Add the following line at the end of the extension section:

extension=/usr/local/lib/php-7.0/modules/curl.so

Save the /etc/php7.0.ini and restart php using rcctl

rcctl restart php70_fpm

Start your httpd debug session in its own window as we did before.  Open up your web browser and point it to http://<IP address of your server>.  You should see the rather large summary of php components available to your web service, including a section called “Curl”.  This  good as WordPress uses curl to process requests for plugins and themes.

 

Ok, enough fun for today.  Lets shutdown our httpd by executing a ctrl+c in the window running it.  The php daemon will now start automatically when the server is restarted.  If you want to shut php down as well, use rcctl.

rcctl stop php70_fpm

The httpd will be enabled later using rcctl after we have a working WordPress install.

It is better to keep your web server offline until you have it secured against malicious intruders.

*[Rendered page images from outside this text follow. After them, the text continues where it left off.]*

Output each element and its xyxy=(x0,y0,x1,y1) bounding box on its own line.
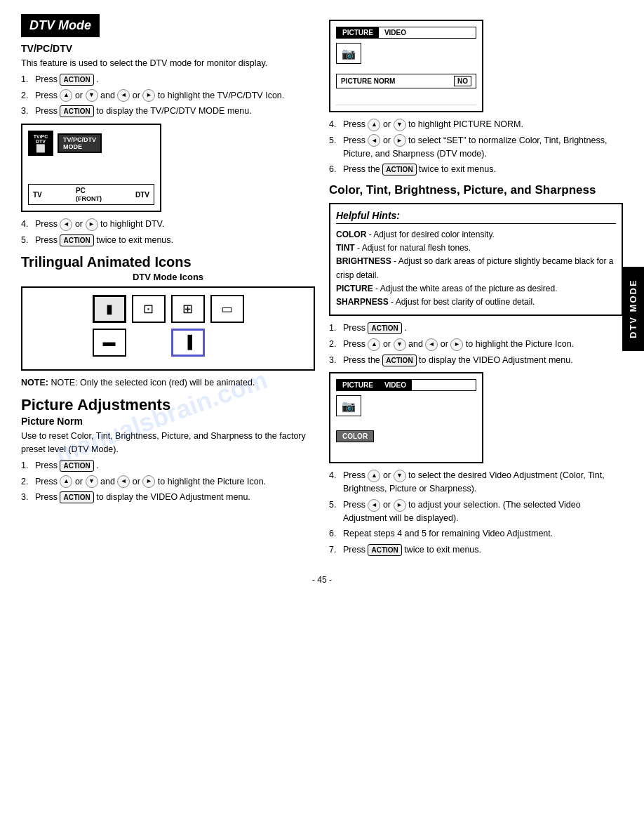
menu-highlight: TV/PC/DTVMODE xyxy=(58,133,102,153)
hint-picture: PICTURE - Adjust the white areas of the … xyxy=(336,282,616,296)
icon-split: ▐ xyxy=(171,329,205,357)
option-pc: PC(FRONT) xyxy=(76,187,102,202)
pn-right-step-6: 6. Press the ACTION twice to exit menus. xyxy=(329,163,623,176)
icon-spacer xyxy=(132,329,166,357)
icons-diagram: ▮ ⊡ ⊞ ▭ ▬ ▐ xyxy=(21,286,315,371)
step-3: 3. Press ACTION to display the TV/PC/DTV… xyxy=(21,105,315,118)
action-btn-ct2: ACTION xyxy=(382,355,416,366)
action-btn-1: ACTION xyxy=(60,74,93,86)
page-number: - 45 - xyxy=(21,575,623,585)
icon-cinema: ▬ xyxy=(93,329,126,357)
no-badge: NO xyxy=(454,76,471,86)
picture-adjustments-section: Picture Adjustments Picture Norm Use to … xyxy=(21,396,315,504)
left-column: DTV Mode TV/PC/DTV This feature is used … xyxy=(21,14,315,561)
action-btn-3: ACTION xyxy=(60,234,93,246)
menu-options-row: TV PC(FRONT) DTV xyxy=(28,184,154,205)
left-icon-pn: ◄ xyxy=(117,475,130,488)
color-label-row: COLOR xyxy=(336,426,476,442)
icons-note: NOTE: NOTE: Only the selected icon (red)… xyxy=(21,376,315,390)
left-icon: ◄ xyxy=(117,89,130,102)
down-ct2: ▼ xyxy=(394,470,406,482)
picture-icon-area-2: 📷 xyxy=(336,395,361,416)
action-btn-ct3: ACTION xyxy=(368,544,401,556)
down-pnr: ▼ xyxy=(394,119,406,131)
hint-sharpness: SHARPNESS - Adjust for best clarity of o… xyxy=(336,296,616,309)
menu-icon: TV/PC DTV ⬜ xyxy=(28,131,53,156)
up-icon: ▲ xyxy=(60,89,72,102)
hint-color: COLOR - Adjust for desired color intensi… xyxy=(336,228,616,241)
ct-step-1: 1. Press ACTION . xyxy=(329,322,623,335)
picture-norm-row: PICTURE NORM NO xyxy=(336,74,476,88)
tv-pc-dtv-title: TV/PC/DTV xyxy=(21,43,315,54)
action-btn-2: ACTION xyxy=(60,105,93,117)
trilingual-title: Trilingual Animated Icons xyxy=(21,254,315,270)
ct-step-2: 2. Press ▲ or ▼ and ◄ or ► to highlight … xyxy=(329,338,623,351)
down-icon: ▼ xyxy=(86,89,98,102)
action-btn-pn1: ACTION xyxy=(60,460,93,472)
hint-brightness: BRIGHTNESS - Adjust so dark areas of pic… xyxy=(336,255,616,282)
picture-adj-title: Picture Adjustments xyxy=(21,396,315,414)
right-icon-pn: ► xyxy=(142,475,155,488)
icon-spacer2 xyxy=(210,329,244,357)
tv-pc-dtv-section: TV/PC/DTV This feature is used to select… xyxy=(21,43,315,247)
right-pnr: ► xyxy=(394,134,406,147)
picture-icon-area: 📷 xyxy=(336,43,361,64)
left-ct: ◄ xyxy=(425,338,438,351)
icon-grid: ⊞ xyxy=(171,295,205,323)
pn-right-step-4: 4. Press ▲ or ▼ to highlight PICTURE NOR… xyxy=(329,118,623,131)
color-tint-title: Color, Tint, Brightness, Picture, and Sh… xyxy=(329,183,623,197)
right-icon-2: ► xyxy=(86,218,98,231)
tvpcdtv-menu-diagram: TV/PC DTV ⬜ TV/PC/DTVMODE TV PC(FRONT) D… xyxy=(21,124,161,212)
action-btn-pnr: ACTION xyxy=(382,164,416,176)
up-ct2: ▲ xyxy=(368,470,380,482)
tv-pc-dtv-description: This feature is used to select the DTV m… xyxy=(21,57,315,70)
icon-monitor-fill: ▮ xyxy=(93,295,126,323)
icon-wide: ▭ xyxy=(210,295,244,323)
picture-tab: PICTURE xyxy=(337,27,379,38)
helpful-hints-title: Helpful Hints: xyxy=(336,210,616,224)
right-column: PICTURE VIDEO 📷 PICTURE NORM NO 4. Press… xyxy=(329,14,623,561)
left-icon-2: ◄ xyxy=(60,218,72,231)
hint-tint: TINT - Adjust for natural flesh tones. xyxy=(336,241,616,255)
action-btn-pn2: ACTION xyxy=(60,491,93,503)
picture-norm-diagram: PICTURE VIDEO 📷 PICTURE NORM NO xyxy=(329,20,483,112)
option-tv: TV xyxy=(33,191,42,199)
picture-norm-label: PICTURE NORM xyxy=(341,77,395,85)
video-tab: VIDEO xyxy=(379,27,412,38)
trilingual-section: Trilingual Animated Icons DTV Mode Icons… xyxy=(21,254,315,390)
color-video-diagram: PICTURE VIDEO 📷 COLOR xyxy=(329,372,483,463)
right-ct: ► xyxy=(450,338,463,351)
pn-step-3: 3. Press ACTION to display the VIDEO Adj… xyxy=(21,491,315,504)
pn-right-step-5: 5. Press ◄ or ► to select “SET” to norma… xyxy=(329,134,623,161)
icon-pip: ⊡ xyxy=(132,295,166,323)
option-dtv: DTV xyxy=(135,191,149,199)
ct-step-6: 6. Repeat steps 4 and 5 for remaining Vi… xyxy=(329,527,623,541)
video-tab-2: VIDEO xyxy=(379,380,412,390)
ct-step-5: 5. Press ◄ or ► to adjust your selection… xyxy=(329,498,623,525)
picture-norm-title: Picture Norm xyxy=(21,416,315,427)
helpful-hints-box: Helpful Hints: COLOR - Adjust for desire… xyxy=(329,203,623,316)
up-pnr: ▲ xyxy=(368,119,380,131)
left-ct2: ◄ xyxy=(368,499,380,512)
step-5: 5. Press ACTION twice to exit menus. xyxy=(21,234,315,247)
dtv-mode-sidebar: DTV MODE xyxy=(622,267,644,351)
left-pnr: ◄ xyxy=(368,134,380,147)
pn-step-2: 2. Press ▲ or ▼ and ◄ or ► to highlight … xyxy=(21,475,315,489)
step-1: 1. Press ACTION . xyxy=(21,73,315,86)
up-ct: ▲ xyxy=(368,338,380,351)
step-2: 2. Press ▲ or ▼ and ◄ or ► to highlight … xyxy=(21,89,315,102)
pn-step-1: 1. Press ACTION . xyxy=(21,459,315,472)
picture-tab-2: PICTURE xyxy=(337,380,379,390)
dtv-icons-subtitle: DTV Mode Icons xyxy=(21,272,315,282)
dtv-mode-header: DTV Mode xyxy=(21,14,100,37)
step-4: 4. Press ◄ or ► to highlight DTV. xyxy=(21,218,315,231)
down-ct: ▼ xyxy=(394,338,406,351)
ct-step-7: 7. Press ACTION twice to exit menus. xyxy=(329,543,623,557)
ct-step-3: 3. Press the ACTION to display the VIDEO… xyxy=(329,354,623,367)
right-icon: ► xyxy=(142,89,155,102)
down-icon-pn: ▼ xyxy=(86,475,98,488)
ct-step-4: 4. Press ▲ or ▼ to select the desired Vi… xyxy=(329,469,623,496)
up-icon-pn: ▲ xyxy=(60,475,72,488)
action-btn-ct1: ACTION xyxy=(368,322,401,334)
right-ct2: ► xyxy=(394,499,406,512)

So today we have accomplished quite a lot.  I went over the PKG system, how to configure it and some basic techniques on how to use it.  I discussed httpd daemon and the chrooted environment it runs in.  We set up the httpd_config.test file for testing our httpd configuration and ran it in debug mode as we tested first HTML file and later PHP file serving.  We installed all of our php components, created the rc.conf.local file and enabled php and configured CURL and the php70_fpm fastcgi socket to work in our chrooted httpd environment. All in all a good day.